(Page-level text extractions)
◇ ◇ ◇ ◇ ◇

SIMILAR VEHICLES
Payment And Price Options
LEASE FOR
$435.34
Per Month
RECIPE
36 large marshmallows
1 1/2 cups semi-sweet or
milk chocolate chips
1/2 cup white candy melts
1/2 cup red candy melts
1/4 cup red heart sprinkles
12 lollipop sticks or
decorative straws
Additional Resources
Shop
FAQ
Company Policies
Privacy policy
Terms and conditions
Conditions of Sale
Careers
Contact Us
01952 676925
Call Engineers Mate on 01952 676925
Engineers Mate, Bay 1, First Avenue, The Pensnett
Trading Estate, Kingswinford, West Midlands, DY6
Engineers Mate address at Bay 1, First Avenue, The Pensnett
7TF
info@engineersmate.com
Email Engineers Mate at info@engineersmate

◇ ◇ ◇ ◇ ◇

▸ EXERCISE DETAILS:
Your task is to retype all of the records exactly.

▸ EXERCISE OUTPUT:
SIMILAR VEHICLES
Payment And Price Options
LEASE FOR
$435.34
Per Month
RECIPE
36 large marshmallows
1 1/2 cups semi-sweet or
milk chocolate chips
1/2 cup white candy melts
1/2 cup red candy melts
1/4 cup red heart sprinkles
12 lollipop sticks or
decorative straws
Additional Resources
Shop
FAQ
Company Policies
Privacy policy
Terms and conditions
Conditions of Sale
Careers
Contact Us
01952 676925
Call Engineers Mate on 01952 676925
Engineers Mate, Bay 1, First Avenue, The Pensnett
Trading Estate, Kingswinford, West Midlands, DY6
Engineers Mate address at Bay 1, First Avenue, The Pensnett
7TF
info@engineersmate.com
Email Engineers Mate at info@engineersmate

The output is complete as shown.